Fatal jika Presiden Joko Widodo mengaku tidak mencermati satu per satu usulan peraturan yang harus ditandatanganinya, termasuk soal lolosnya anggaran kenaikan uang muka pembelian mobil untuk pejabat negara. Bukannya mengklarifikasi, presiden justru malah berkilah tidak semua hal itu saya ketahui 100 persen. Artinya, hal-hal seperti itu harusnya di kementerian. Kementerian men-screening apakah itu akan berakibat baik atau tidak baik untuk negara ini. Kesalahan itu sempat menjadi perundungan dikalangan masyarakat, bagaimana seorang presiden bisa melakukan kesalahan semacam itu, yang secara jelas berpotensi merugikan negara.
Tidak berhenti di situ saja, soal penegakan hukum pun baru-baru ini Jokowi hampir saja melakukan kesalahan dalam memberi pembebasan bersyarat Ust. Abu Bakar Ba'asyir. Presiden dinilai terlalu grasa-grusu dalam bertindak, tanpa memikirkan kosekunsi hukum apa yang ditimbulkan. Ust. Abu Bakar Ba'asyir dinilai adalah sosok kaum radikal hard liner, dirinya bahkan tidak mau berkompromi untuk menandatangani janji setia terhadap NKRI, juga menolak ideologi negara yaitu Pancasila. Jika Jokowi memberi pembebasan hal tersebut jelas adalah langkah mundur terhadap penegakan hukum dan pancasila. Presiden pun sepatutnya tidak bekerja hanya didasarkan perasaan, tanpa pikiran yang matang melatarbelakangi pengambilan keputusan. Seharusnya Jokowi juga mampu menimbang dampak dari kebijakan yang dia ambil.

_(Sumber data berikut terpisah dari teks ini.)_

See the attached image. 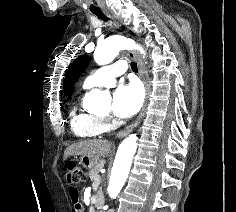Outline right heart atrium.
Here are the masks:
<instances>
[{"label": "right heart atrium", "instance_id": "obj_1", "mask_svg": "<svg viewBox=\"0 0 236 212\" xmlns=\"http://www.w3.org/2000/svg\"><path fill=\"white\" fill-rule=\"evenodd\" d=\"M103 121L106 127V130H108L112 126V119L109 116L103 117Z\"/></svg>", "mask_w": 236, "mask_h": 212}]
</instances>
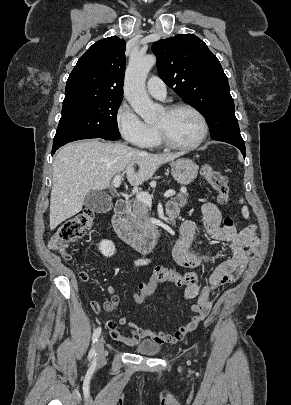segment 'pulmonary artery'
Segmentation results:
<instances>
[{
  "mask_svg": "<svg viewBox=\"0 0 291 405\" xmlns=\"http://www.w3.org/2000/svg\"><path fill=\"white\" fill-rule=\"evenodd\" d=\"M148 92L159 99L166 97V85L158 76H151L147 81Z\"/></svg>",
  "mask_w": 291,
  "mask_h": 405,
  "instance_id": "pulmonary-artery-1",
  "label": "pulmonary artery"
}]
</instances>
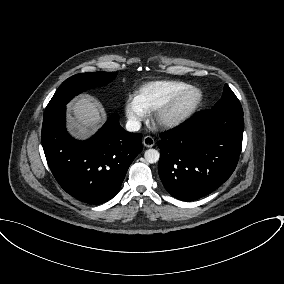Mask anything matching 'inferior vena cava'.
<instances>
[{
	"label": "inferior vena cava",
	"instance_id": "inferior-vena-cava-1",
	"mask_svg": "<svg viewBox=\"0 0 284 284\" xmlns=\"http://www.w3.org/2000/svg\"><path fill=\"white\" fill-rule=\"evenodd\" d=\"M141 127V123L136 120H128L126 123V130L129 132L138 131Z\"/></svg>",
	"mask_w": 284,
	"mask_h": 284
}]
</instances>
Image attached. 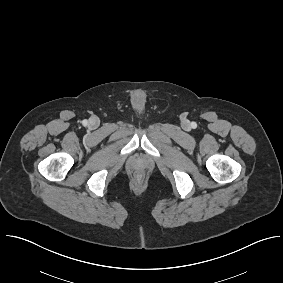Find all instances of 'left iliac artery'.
I'll list each match as a JSON object with an SVG mask.
<instances>
[{
  "mask_svg": "<svg viewBox=\"0 0 283 283\" xmlns=\"http://www.w3.org/2000/svg\"><path fill=\"white\" fill-rule=\"evenodd\" d=\"M196 126H197L196 123L193 122L192 127L195 128Z\"/></svg>",
  "mask_w": 283,
  "mask_h": 283,
  "instance_id": "left-iliac-artery-1",
  "label": "left iliac artery"
}]
</instances>
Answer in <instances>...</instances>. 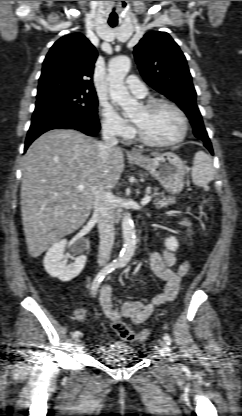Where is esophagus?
<instances>
[{"mask_svg": "<svg viewBox=\"0 0 242 416\" xmlns=\"http://www.w3.org/2000/svg\"><path fill=\"white\" fill-rule=\"evenodd\" d=\"M129 156H131V157H140V154L137 153V152L132 151V152L129 153Z\"/></svg>", "mask_w": 242, "mask_h": 416, "instance_id": "34e87169", "label": "esophagus"}]
</instances>
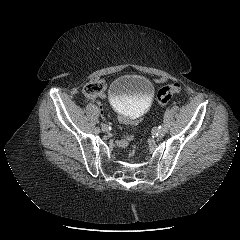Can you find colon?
Returning a JSON list of instances; mask_svg holds the SVG:
<instances>
[{"mask_svg": "<svg viewBox=\"0 0 240 240\" xmlns=\"http://www.w3.org/2000/svg\"><path fill=\"white\" fill-rule=\"evenodd\" d=\"M105 84L101 80H94L87 83L84 87V93L90 98H98L101 93H104ZM181 91L179 83H173L162 87L157 93V100L160 105H165L173 95Z\"/></svg>", "mask_w": 240, "mask_h": 240, "instance_id": "colon-1", "label": "colon"}]
</instances>
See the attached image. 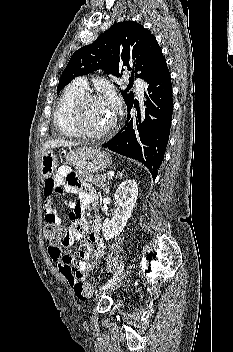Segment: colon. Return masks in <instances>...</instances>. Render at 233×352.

Baru-baru ini Jokowi juga baru saja membuah kehebohan di publik terkait pernyataannya mengenai propaganda Rusia yang dimainkan oleh pihak oposisi. Pernyataan yang pada akhirnya diberikan klarifikasi penjelasnnya oleh TKN apa maksudd dari ucapan tersebut. Nampaknya saat berbicara soal propaganda Rusia, Jokowi tidak benar-benar paham apa itu yang dimaksud oleh propaganda sebagaimana yang dia ucapkan. Jokowi memberi pernyataan hanya didasarkan selentingan dan sentimen politik, tanpa tahu bagaimana kebenaran fakta yang terjadi. Jelas pernyataan sikap seperti itu dapat mebahayakan keamana republik kedepannya. Bagaimana jika Jokowi mendapat masukan dari berbagai sumber yang dipercayainya, Jokowi bisa saja langsung bereaksi tanpa terlebih dahulu mengecek kebenaran dari informasi tersebut. Jelas sikap seperti itu sangat membahayakan, apalagi di tengah cepatnya peredaran informasi di publik. Pernyataan blunder presiden yag tidak sesuai kebenaraan fakta bisa menjadi bumerang yang menimbulkan malapetaka.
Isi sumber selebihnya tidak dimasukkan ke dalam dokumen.